Exercise: Skip the images and copy each record exactly as written.
((
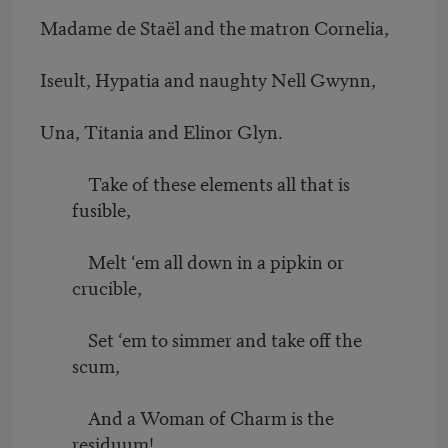
Madame de Staël and the matron Cornelia,
Iseult, Hypatia and naughty Nell Gwynn,
Una, Titania and Elinor Glyn.
Take of these elements all that is
fusible,
Melt ‘em all down in a pipkin or
crucible,
Set ‘em to simmer and take off the
scum,
And a Woman of Charm is the
residuum!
))
Result below:
Madame de Staël and the matron Cornelia,
Iseult, Hypatia and naughty Nell Gwynn,
Una, Titania and Elinor Glyn.
Take of these elements all that is
fusible,
Melt ‘em all down in a pipkin or
crucible,
Set ‘em to simmer and take off the
scum,
And a Woman of Charm is the
residuum!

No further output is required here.